Fetullahçı Terör Örgütü'nün (FETÖ) 15 Temmuz 2016'daki darbe girişiminin komuta merkezi olan Akıncı Üssü'ndeki eylemlere ilişkin 486 sanık hakkında açılan davanın 28. celsesi tamamlandı.

Akıncı Üssü davasının 28. celsesi tamamlandı
10-10-2017 00:47

Ankara 4. Ağır Ceza Mahkemesi'nce Sincan Cezaevi Kampüsü'ndeki duruşma salonunda görülen davanın öğleden sonraki kısmında sanık eski Yüzbaşı Orhan Kahraman savunma yaptı. Uçak bakım subaylığı yaptığını anlatan Kahraman, ne FETÖ ile ne de darbe girişimi ile alakasının olmadığını, aksine darbe girişiminden haberdar olmasının ardından bu girişimin karşısında durduğunu ve bu yönde faaliyetlerde bulunduğunu öne sürdü. 15 Temmuz 2016 sabahı mesaiye başladığını aktaran Kahraman, cephanelik bölgesinde uçaklara mühimmat monteleme hazırlığı olduğunu gördüğünü, neden mühimmat hazırlığının yapıldığını sorduğunda ise davanın sanıklarından eski Binbaşı Ersin Eryiğit'in 14 Temmuz 2016 günü gece saatlerinde mühimmat doldurma emri verdiğini öğrendiğini kaydetti.
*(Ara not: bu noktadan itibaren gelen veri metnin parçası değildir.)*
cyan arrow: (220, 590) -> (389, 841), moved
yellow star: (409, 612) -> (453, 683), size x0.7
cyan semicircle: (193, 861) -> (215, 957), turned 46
Kahraman, mühimmat doldurma emrinin "terörle mücadele harekatı yapılacağı" gerekçesiyle verildiğini, Eryiğit'in de emri davanın sanıklarından eski Akıncı Üs Komutanı Tuğgeneral Hakan Evrim'den aldığını öğrendiğini belirtti. Emir doğrultusunda uçaklara mühimmat yüklenme işlemlerini takip ettiğini ifade eden Kahraman, darbe girişimini öğrenmesinin ardından uçaklara cephane verilmemesi kararı aldıklarını öne sürdü. Kahraman, emrindeki askerleri aradığını, mühimmat verilmemesi doğrultusunda uyarılarda bulunduğunu savunarak, "Mühimmat verilmesi için zorlarlarsa yazılı emir istemelerini söyledim. Silahla tehdit edilmeleri halinde ise canlarını korumalarını, hiç olmazsa işi yavaşlatmaları talimatını verdim" dedi.
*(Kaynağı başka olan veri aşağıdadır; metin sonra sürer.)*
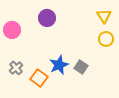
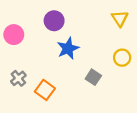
yellow circle: (106, 39) -> (122, 58), moved
blue star: (59, 65) -> (68, 48), moved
Kahraman, "Saat 02.00 sıralarında o dönemde albay rütbesinde olan, daha sonra tuğgeneral rütbesine terfi eden Murat Islıoğlu telefonla aradı ve 'Kimden emir alıyorsunuz?' diye sordu. Ben de 'Komutanım kimseden emir almıyoruz, bekliyoruz' dedim. 'Sizinle aynı taraftayım, dostum, düşman değilim' deyince kendisine inandım ve can güvenliğimizin tehlikede olduğunu söyledim. Kendisine 'Filo'yu arayın, bu uçuşları durdursunlar' dedim. Filo'nun numarasını bilip bilmediğimi sordu. Numarayı öğrendiğimde ona ilettim. Bir müddet sonra beni aradı ve 'Filo uçmuş, hiçbir şeyi dinlemiyorlar' dedi. Ben de buradan kurtulmak istediğimizi, eve gitmek istediğimizi söyledim. Bana, operasyon düzenleneceğini, biraz beklememiz gerektiğini söyledi" ifadelerini kullandı.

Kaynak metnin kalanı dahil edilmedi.